The Kuiper belt is strange. Most of this strangeness probably comes from the fact that we are only just beginning to uncover this mysterious region of the Solar System. Unlike the Oort Cloud which (possibly) lies beyond 3 × 1012 km away (over 20,000 AU, or a whopping 0.3 light years), we can actually observe the objects inside the Kuiper belt as, compared to the Oort Cloud, the Kuiper belt is on our interplanetary doorstep.
But that doesn’t mean it’s close. The Kuiper belt exists in a region of space 30–55 AU from the Sun; this is where Pluto lives (as Pluto itself is a “Kuiper belt object”, or KBO). As astronomical techniques become more advanced however, we are able to discover more KBOs in the zoo of icy-rocky bodies that live in this region.
Having just written about an oddball pair of “highly split” KBOs, I feel compelled to list my top five favourite KBOs. Here are my favourites, as some are really funny-lookin’ and others have some serious personal issues…

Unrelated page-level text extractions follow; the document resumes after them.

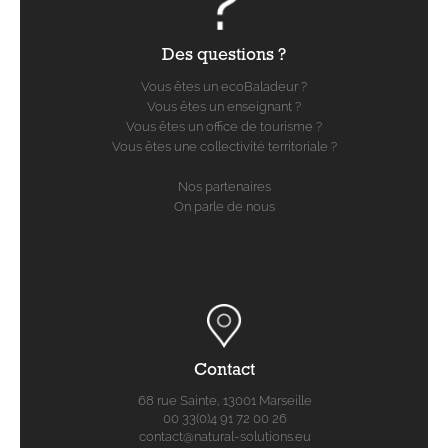
Des questions ?
Vous êtes un ecoBaladeur ?
Vous êtes un enseignant ?
Vous êtes un office de tourisme ?
Vous êtes une collectivité territoriale ?
Nos partenaires
On parle de nous
Contact
68 rue Sainte, 13001 Marseille
00 33(0)4 91 72 00 26
contact@natural-solutions.eu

5. The identical twins: Antipholus and Antipholus
Having discussed this pair of attention-seeking misfits on Thursday, I’ll keep this brief. The guys at the Canada France Ecliptic Plane Survey (CFEPS) have been keeping an eye on this cubewano pair for seven years — as their name suggests, 2001 QW322 was discovered in 2001. However, what their name does not suggest is that 2001 QW322 is a binary asteroid (so I suppose they can be called 2001 QW322a and 2001 QW322b). But not being content with the “official” designation, the CFEPS astronomers have found a rather clever and descriptive name for the pair. Antipholus and Antipholus.
So why do they have the same name? Because as far as the Kuiper belt hunters can discern, 2001 QW322 “a” and “b” are almost exactly the same size. In fact, from luminosity measurements, astronomers have only measured a variation of 1-5% in the brightness of each. This means that they not only have the same dimensions (100 km in diameter), they also have very similar albedo (reflectiveness).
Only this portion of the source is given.